(Given records begins)
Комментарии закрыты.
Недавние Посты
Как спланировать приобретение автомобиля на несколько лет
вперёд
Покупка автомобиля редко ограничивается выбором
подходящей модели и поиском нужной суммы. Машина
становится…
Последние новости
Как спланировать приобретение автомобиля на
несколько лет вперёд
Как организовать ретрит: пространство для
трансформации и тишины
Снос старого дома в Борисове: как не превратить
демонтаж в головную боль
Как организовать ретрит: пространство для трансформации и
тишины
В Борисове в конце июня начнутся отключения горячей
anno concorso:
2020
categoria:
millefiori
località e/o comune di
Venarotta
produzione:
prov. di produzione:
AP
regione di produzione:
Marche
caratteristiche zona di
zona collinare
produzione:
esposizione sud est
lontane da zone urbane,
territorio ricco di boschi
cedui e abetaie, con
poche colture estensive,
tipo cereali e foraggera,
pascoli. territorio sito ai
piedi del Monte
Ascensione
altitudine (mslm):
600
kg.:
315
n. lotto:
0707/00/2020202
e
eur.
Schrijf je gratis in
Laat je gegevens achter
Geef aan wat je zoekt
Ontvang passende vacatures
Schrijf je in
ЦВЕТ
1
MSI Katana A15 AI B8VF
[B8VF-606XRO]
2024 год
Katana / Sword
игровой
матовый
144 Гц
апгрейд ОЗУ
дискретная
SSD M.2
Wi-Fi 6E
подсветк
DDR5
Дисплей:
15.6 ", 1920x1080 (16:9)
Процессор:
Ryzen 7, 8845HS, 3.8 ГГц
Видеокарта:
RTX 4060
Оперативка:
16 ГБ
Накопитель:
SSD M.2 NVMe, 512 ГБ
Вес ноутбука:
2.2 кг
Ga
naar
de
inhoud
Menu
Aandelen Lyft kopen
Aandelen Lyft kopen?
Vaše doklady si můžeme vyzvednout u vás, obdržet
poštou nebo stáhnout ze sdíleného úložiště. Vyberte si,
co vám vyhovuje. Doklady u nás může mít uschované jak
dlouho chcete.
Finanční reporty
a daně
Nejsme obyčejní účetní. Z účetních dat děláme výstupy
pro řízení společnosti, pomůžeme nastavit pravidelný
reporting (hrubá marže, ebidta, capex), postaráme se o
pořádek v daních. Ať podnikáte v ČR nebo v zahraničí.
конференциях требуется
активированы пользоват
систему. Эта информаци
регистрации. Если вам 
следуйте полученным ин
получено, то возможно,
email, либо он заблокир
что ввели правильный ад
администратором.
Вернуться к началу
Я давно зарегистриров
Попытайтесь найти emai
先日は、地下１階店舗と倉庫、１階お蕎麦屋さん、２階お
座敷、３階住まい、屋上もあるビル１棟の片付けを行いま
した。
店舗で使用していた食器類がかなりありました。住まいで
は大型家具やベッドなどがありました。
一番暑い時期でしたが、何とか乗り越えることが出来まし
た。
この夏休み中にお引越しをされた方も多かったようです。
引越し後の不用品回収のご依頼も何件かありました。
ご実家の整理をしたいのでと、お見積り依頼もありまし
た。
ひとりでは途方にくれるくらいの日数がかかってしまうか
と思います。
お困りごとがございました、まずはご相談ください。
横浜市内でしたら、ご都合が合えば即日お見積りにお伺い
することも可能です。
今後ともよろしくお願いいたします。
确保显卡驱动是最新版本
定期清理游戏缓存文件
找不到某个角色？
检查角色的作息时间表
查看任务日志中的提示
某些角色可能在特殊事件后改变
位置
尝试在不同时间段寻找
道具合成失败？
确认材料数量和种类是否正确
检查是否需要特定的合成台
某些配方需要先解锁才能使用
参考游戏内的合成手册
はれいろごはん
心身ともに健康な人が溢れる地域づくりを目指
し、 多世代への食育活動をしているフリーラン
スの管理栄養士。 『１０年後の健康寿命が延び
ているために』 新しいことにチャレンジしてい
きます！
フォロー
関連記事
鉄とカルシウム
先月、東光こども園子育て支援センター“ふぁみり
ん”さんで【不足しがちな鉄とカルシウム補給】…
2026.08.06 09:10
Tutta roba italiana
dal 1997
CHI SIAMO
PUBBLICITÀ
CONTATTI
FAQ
(Given records ends)
(Given records begins)
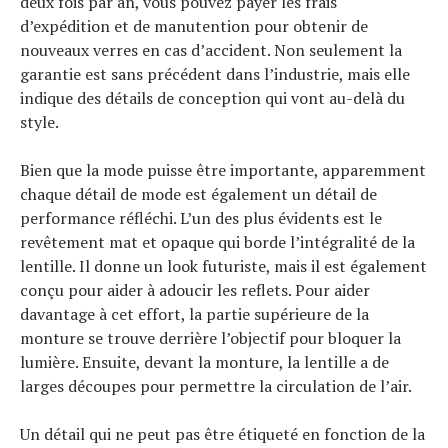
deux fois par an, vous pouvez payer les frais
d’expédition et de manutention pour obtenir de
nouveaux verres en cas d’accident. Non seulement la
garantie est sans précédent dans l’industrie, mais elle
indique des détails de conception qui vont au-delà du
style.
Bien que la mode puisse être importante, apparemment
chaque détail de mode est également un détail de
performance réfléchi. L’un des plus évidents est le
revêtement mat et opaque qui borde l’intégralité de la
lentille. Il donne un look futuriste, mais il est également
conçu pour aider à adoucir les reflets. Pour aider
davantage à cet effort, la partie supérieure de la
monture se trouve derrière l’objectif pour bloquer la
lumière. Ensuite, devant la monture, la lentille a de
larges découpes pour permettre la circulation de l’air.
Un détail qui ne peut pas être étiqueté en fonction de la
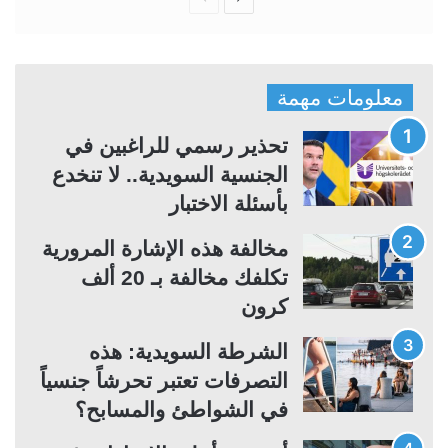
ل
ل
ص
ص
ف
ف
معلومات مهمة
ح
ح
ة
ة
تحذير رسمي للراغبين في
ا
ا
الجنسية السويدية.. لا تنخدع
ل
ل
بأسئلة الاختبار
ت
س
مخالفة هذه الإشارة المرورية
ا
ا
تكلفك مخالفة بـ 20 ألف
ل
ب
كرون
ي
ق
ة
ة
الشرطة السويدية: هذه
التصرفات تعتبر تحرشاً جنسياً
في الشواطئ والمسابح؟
(Given records ends)
Exercise details
Looking at the entries above, work out how many lines contain "مخالفة", then reply with that number and no other words.

Answer space
2